Poetry Friday: 1938, part 2

It’s been too long since I was able to sit with one of the poets of the Harlem Renaissance, so I was glad when I stumbled into the stuff Langston Hughes was writing in 1938: I feel like digging into a great poem, but unfortunately the length’s a bit daunting (I try to cap the amount of poetry I ask anybody to take in from a blog post at about 20-25 lines).  So it seemed best to me to just sit with the first portion of this poem: you can read the whole thing here, if you like, but my comments are going to focus primarily on the excerpt I provide below.  This is the first few stanzas of Langston Hughes’s “Let America Be America Again”:

“Let America be America again.
Let it be the dream it used to be.
Let it be the pioneer on the plain
Seeking a home where he himself is free.

(America never was America to me.)

Let America be the dream the dreamers dreamed—
Let it be that great strong land of love
Where never kings connive nor tyrants scheme
That any man be crushed by one above.

(It never was America to me.)

O, let my land be a land where Liberty
Is crowned with no false patriotic wreath,
But opportunity is real, and life is free,
Equality is in the air we breathe.

(There’s never been equality for me,
Nor freedom in this “homeland of the free.”)
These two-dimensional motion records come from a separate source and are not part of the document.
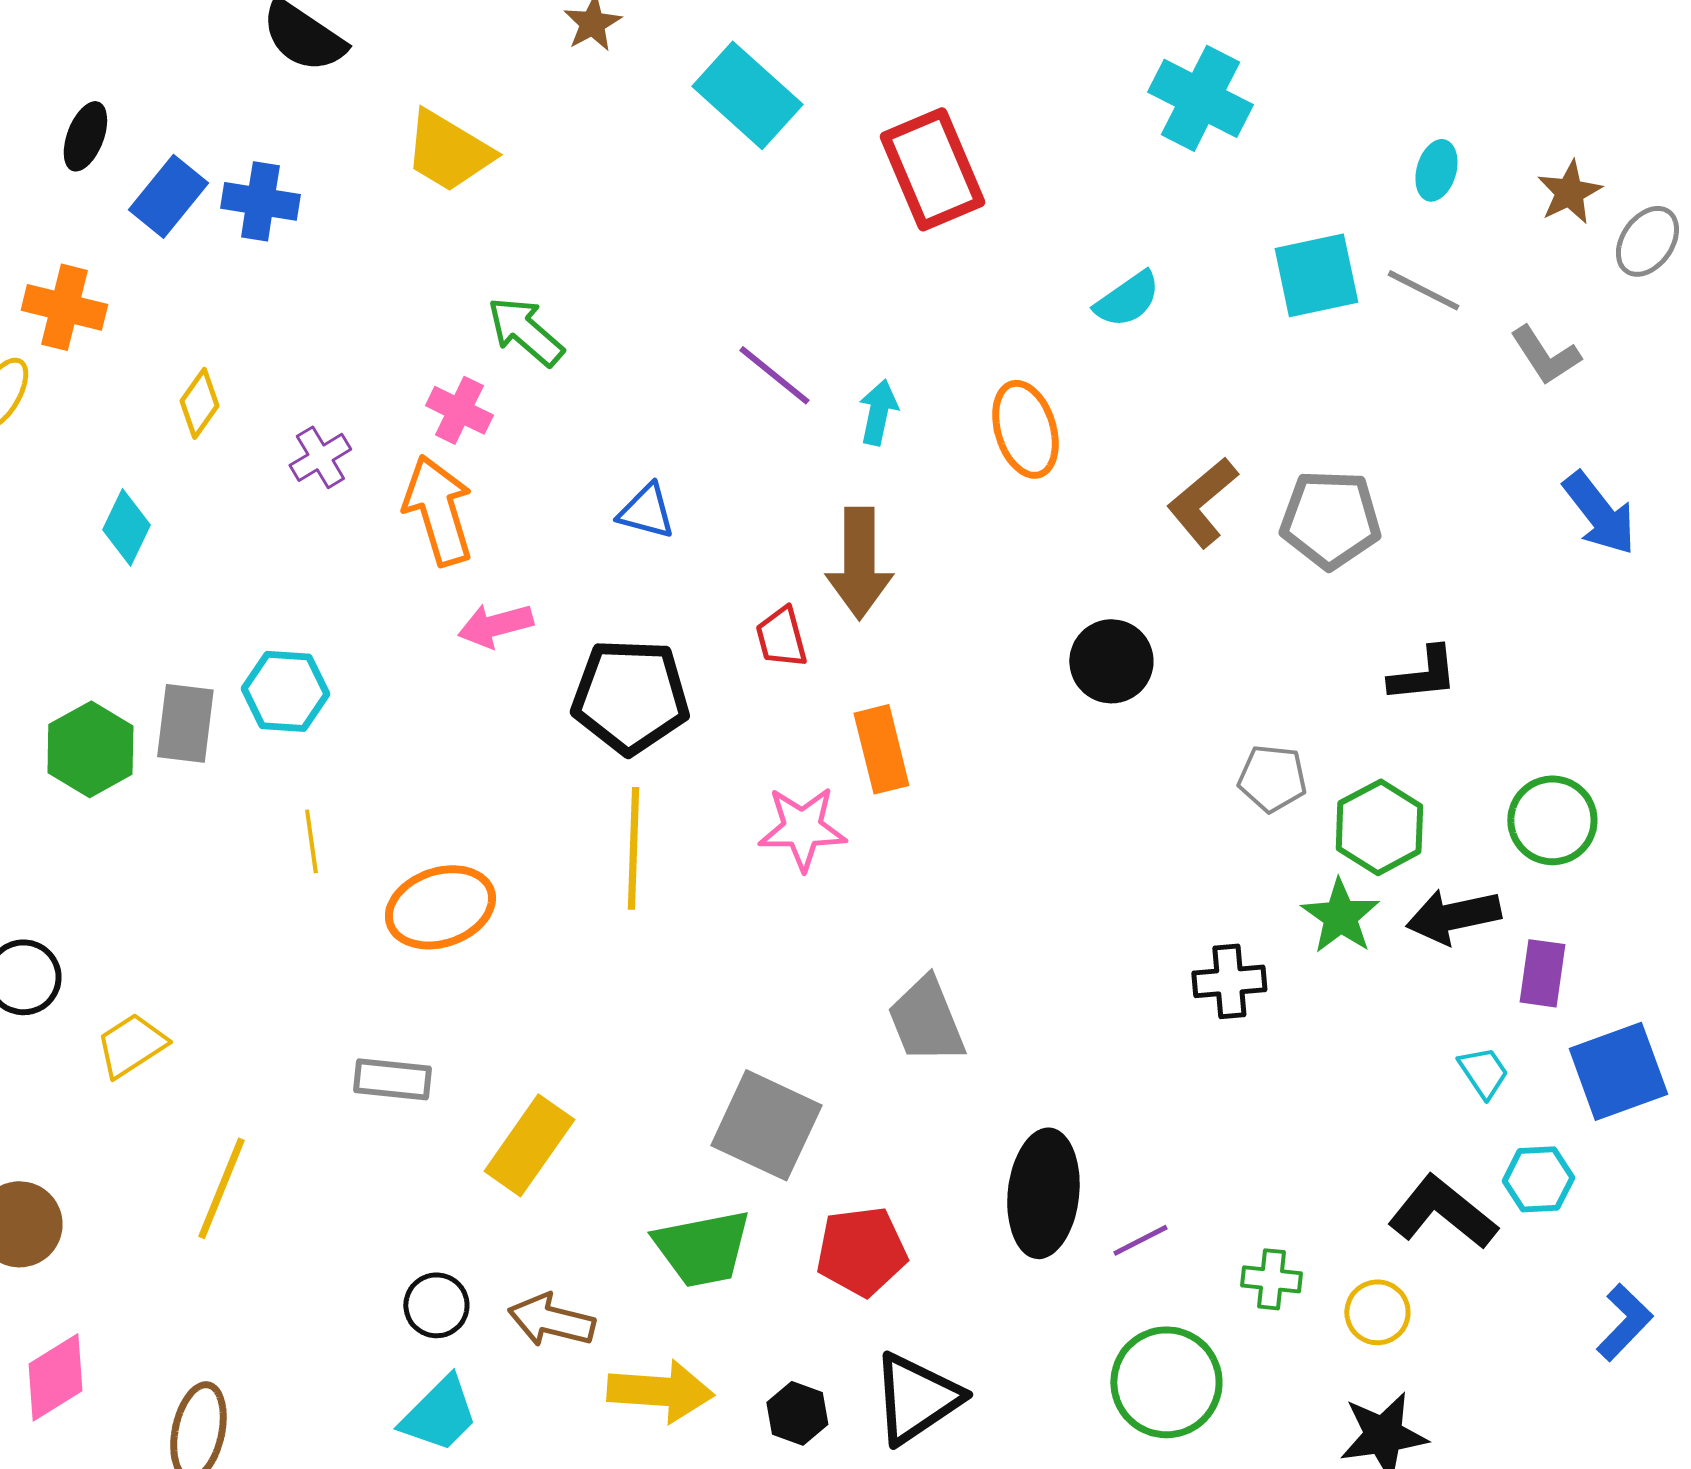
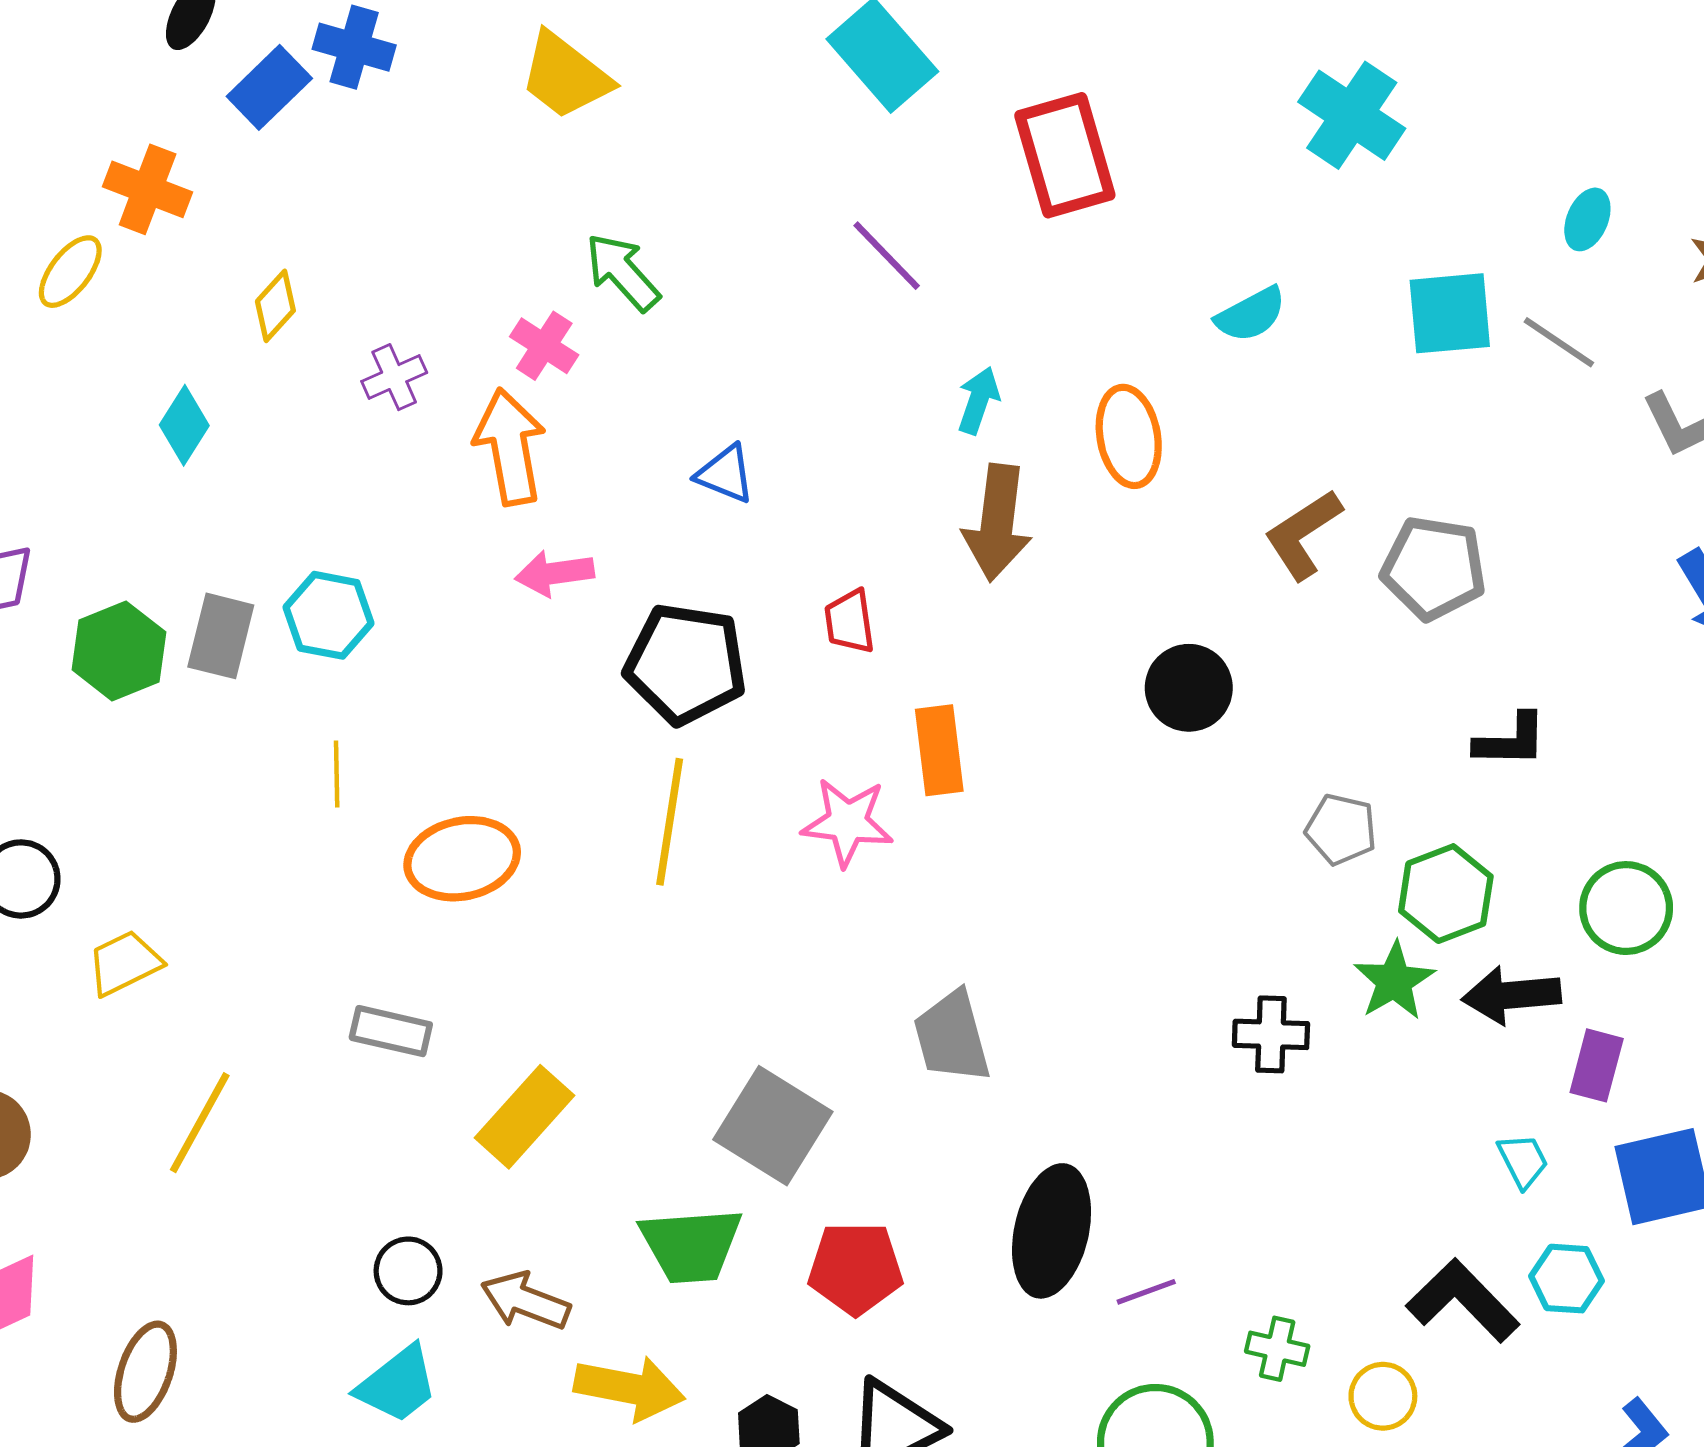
blue cross: (260, 201) -> (354, 47), moved
purple line: (774, 375) -> (887, 256), moved
brown arrow: (859, 563) -> (997, 523), moved

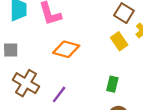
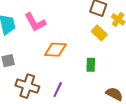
green rectangle: (112, 84) -> (91, 65), moved

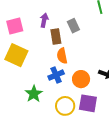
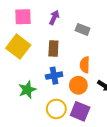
gray rectangle: (73, 26) -> (83, 29), turned -56
brown rectangle: (56, 37) -> (53, 49), moved
orange semicircle: (62, 56) -> (85, 65), moved

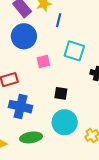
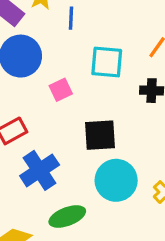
black square: (61, 93) -> (100, 135), size x1.5
blue cross: (20, 107) -> (40, 170), turned -35

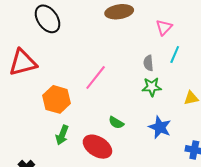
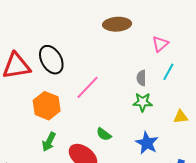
black ellipse: (48, 19) -> (51, 60), moved

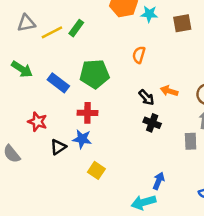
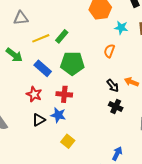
cyan star: (149, 14) -> (121, 28), moved
green rectangle: (76, 28) -> (62, 36), moved
yellow line: (52, 32) -> (41, 38), moved
red star: (37, 122) -> (34, 94), moved

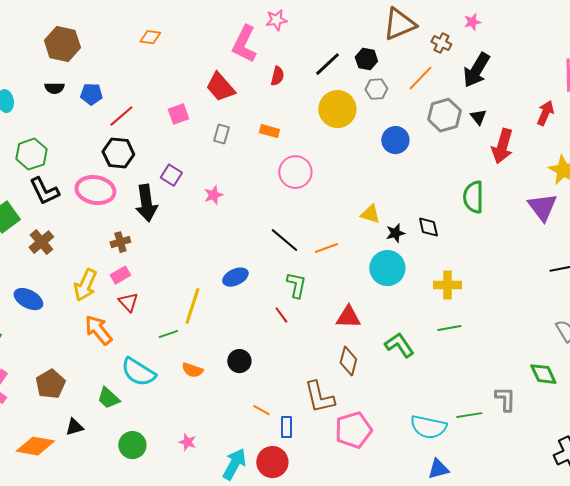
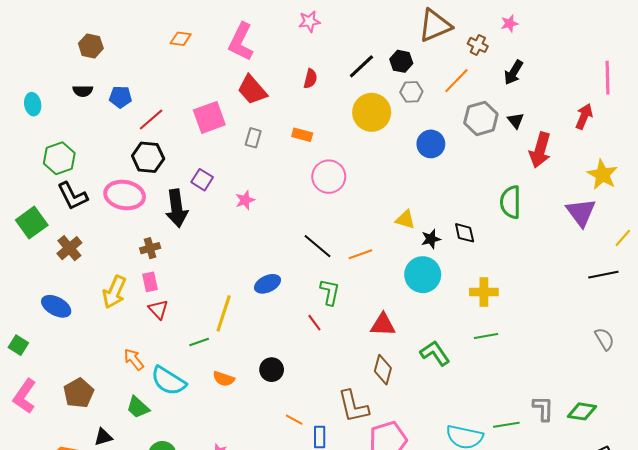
brown hexagon: (62, 44) -> (91, 46), size x0.7
pink L-shape: (244, 44) -> (241, 42), moved
black arrow: (476, 70) -> (514, 72), size x0.7
pink square: (178, 114) -> (209, 117), size x1.5
pink rectangle: (120, 275) -> (150, 282), turned -72
orange arrow: (98, 330) -> (134, 359), moved, size x0.7
green diamond: (543, 374) -> (582, 411), moved, turned -56

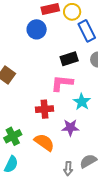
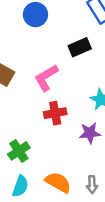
pink L-shape: (62, 83) -> (46, 78), moved, turned -30
orange semicircle: (44, 142) -> (58, 182), moved

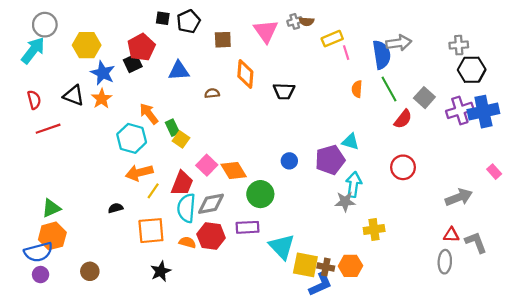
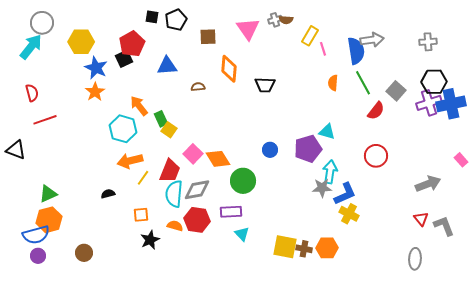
yellow rectangle: (332, 39) -> (310, 36), turned -36
black hexagon: (472, 70) -> (434, 82), moved
black triangle: (74, 95) -> (16, 150), moved
yellow cross: (374, 229) -> (349, 214), turned 36
orange square: (151, 231) -> (141, 215), size x0.6
red triangle: (451, 235) -> (421, 219), turned 49
cyan triangle: (282, 247) -> (242, 234), moved, size x0.6
gray ellipse: (445, 262) -> (415, 259), moved
black star: (161, 271) -> (150, 240), moved
blue L-shape: (320, 284) -> (345, 194), moved

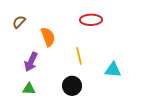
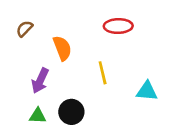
black circle: (72, 86) -> (71, 112), moved

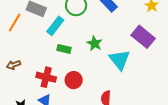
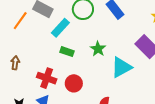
cyan triangle: (120, 60) -> (121, 67), turned 35
brown arrow: (13, 65) -> (15, 63), turned 112

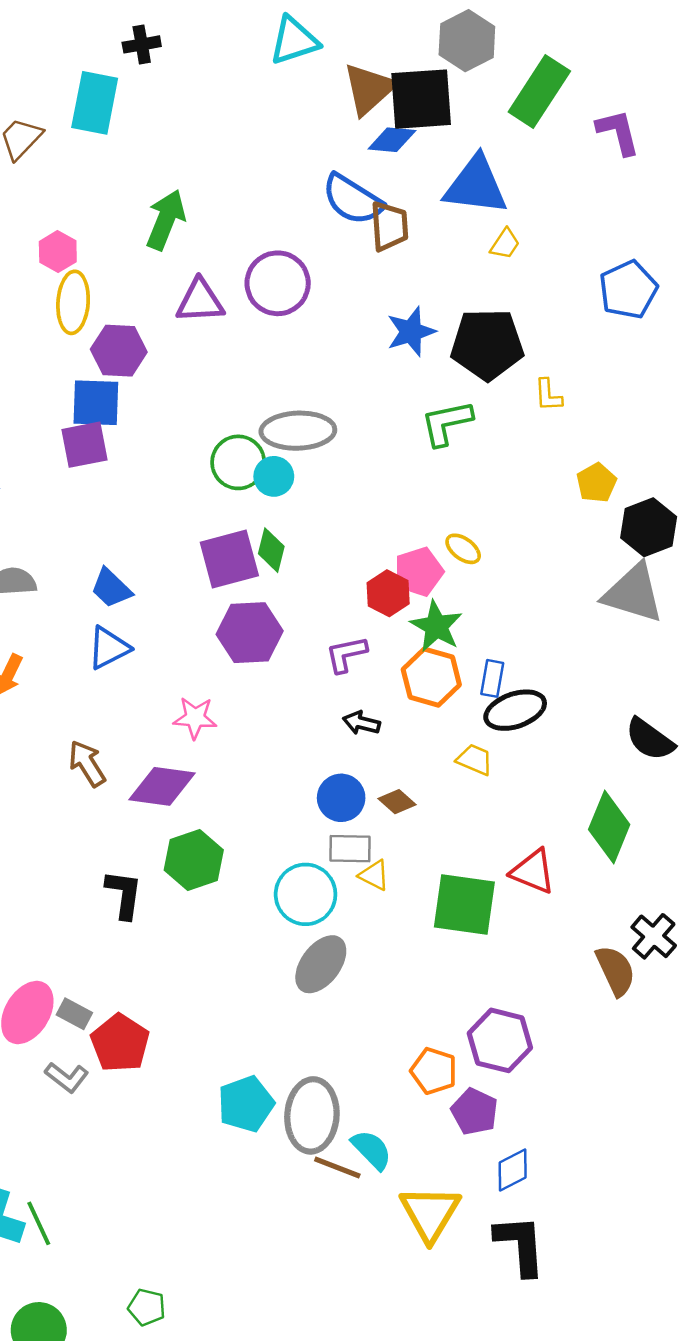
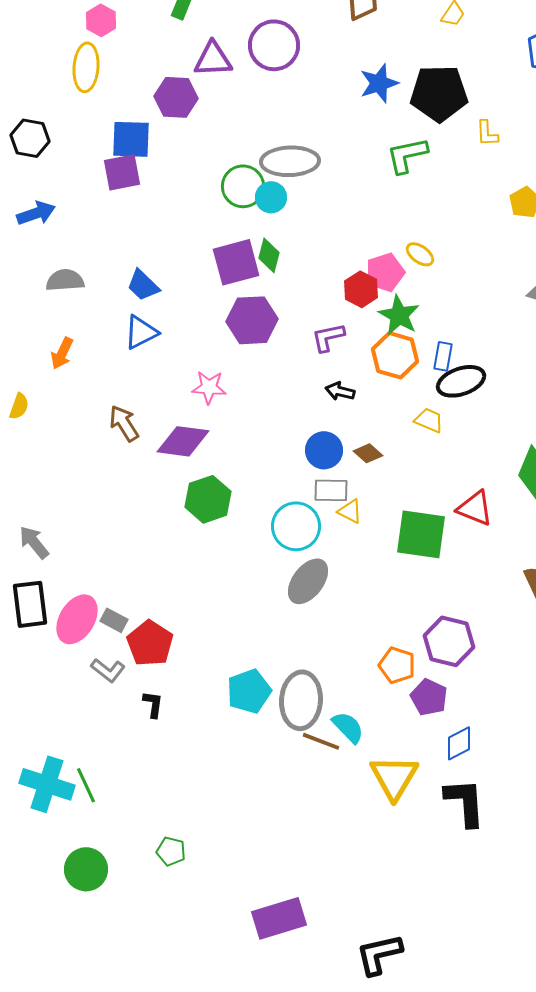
yellow ellipse: (73, 302) -> (86, 67), moved
purple hexagon: (119, 351) -> (176, 97), moved
black L-shape: (124, 894) -> (153, 704), moved, size x0.7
Say, who are you that mumbles in the dark?
And who are you that draws your veil across the stars?

I am the poor white, fooled and pushed apart,
I am the Negro bearing slavery’s scars.
I am the red man driven from the land,
I am the immigrant clutching the hope I seek—
And finding only the same old stupid plan
Of dog eat dog, of mighty crush the weak.”

I like the prophetic feel of the poem—the underlying sense that Langston is speaking something into being, that he has come out of the wilderness, his breath stinking of locusts and honey, ready to tell his nation some hard truths.  His doubled use of the word “America” is, of course, the key to the poem, and I think it works really nicely: the contrast of the world as it is with the world as it claims to be.  In this case, I am struck (despite the poem’s criticisms of America in 1938) by Hughes’s positive associations with the American ideals: this isn’t a jaded man too bitter to express hope.  He’s talking about the pioneer spirit and about the dream of freedom, using phrases like something out of “My Country, ‘Tis of Thee” or the verses of “America the Beautiful” that we have trouble remembering.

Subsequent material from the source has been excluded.